Supply chains are complex, with many levels of transactions, and often stretch around the world. Despite years of effort by technology brands to ensure their suppliers are compliant with codes of conduct and conducting audits, it remains very difficult to obtain complete assurance that their products are free from child labour beyond their first level of suppliers. Publicly traded US-based companies are required to report on materials sourced from conflict zones in their annual disclosures to the Securities and Exchange Commission.

According to Dawn Jutla, founder and CEO of Peer Ledger, “What is happening in the Democratic Republic of Congo is clearly the largest humanitarian crisis in our lifetime. A lot of the money that’s funding the conflict is coming from the minerals sector and control over those mines. People in the community are suffering, including artisanal miners. It was a compelling beachhead case to work on and so we knew that the work we were embarking on was purposeful and that it would be impactful.”

Knowing that companies of all sizes are looking for solutions to reduce risk and improve compliance in their supply chains, in 2016 Peer Ledger’s first investor, J. Michael Durland, and his colleague Sunil Kashyap, suggested applying blockchain to responsible sourcing of conflict minerals. Dr. Durland provided the initial capital to start building the MIMOSI blockchain platform. It was the opportunity that impact investors are looking for: the intersection between investing in a company that can provide measurable social impact and the potential for financial returns.

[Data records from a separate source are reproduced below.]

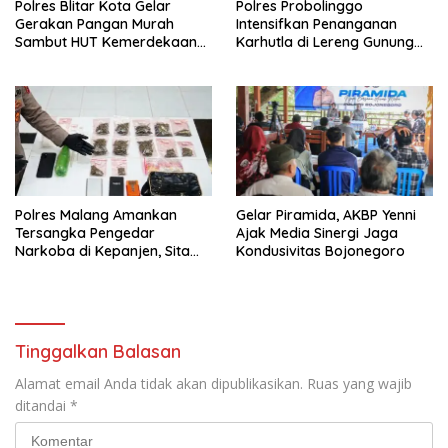
Polres Blitar Kota Gelar
Polres Probolinggo
Gerakan Pangan Murah
Intensifkan Penanganan
Sambut HUT Kemerdekaan
Karhutla di Lereng Gunung
RI ke-81
Bromo
Polres Malang Amankan
Gelar Piramida, AKBP Yenni
Tersangka Pengedar
Ajak Media Sinergi Jaga
Narkoba di Kepanjen, Sita
Kondusivitas Bojonegoro
Sabu 96 Gram dan Ganja 131
Gram
Tinggalkan Balasan
Alamat email Anda tidak akan dipublikasikan.
Ruas yang wajib
ditandai
*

What is an Impact Investor?

Impact investors choose investments based on their potential for financial return as well as measurable social or environmental impact.

There were $9.2 billion in Impact Investment assets in Canada in 2015, an increase of 123% in two years (source: RIA).

Purpose at the heart of business strategy

Peer Ledger’s blockchain platform can benefit many types of supply chains. Jutla sees opportunities to help food manufacturers to increase safety standards in their supply chains, automakers to improve safety standards by rooting out counterfeit parts and – with the legalization of cannabis in Canada – the opportunity to provide assurance in the provenance, distribution, and sales process.

Peer Ledger’s purpose helps keep their business strategy on track, especially when the buzz around cryptocurrencies started to build. According to Jutla, “For us start-ups it’s very important to be able to focus. And at the same time, we are also scanning for opportunities. Our strategy aligns with purpose and values and helps us decide what we will do, as well as what we won’t do.” As a result, Peer Ledger decided to avoid doing their own coin to raise money, and is supporting their business through alliances to get strong business partners in sectors that matter.

Aligning values to grow

Peer Ledger’s growth strategy depends on their ability to create strategic partnerships with other organizations and investors that share their values. “The customers and business partners who are coming to us are innovators and they see the potential of what our MIMOSI blockchain platform can do for them, that fits very well with their sustainability goals and their purpose,” says Jutla, and the same is true for investors. “When we choose them, we line up our values of caring with their and their companies’ values. And that’s very important for us as we go forward.”

Peer Ledger has a bright future and is a Nova Scotian start-up to watch.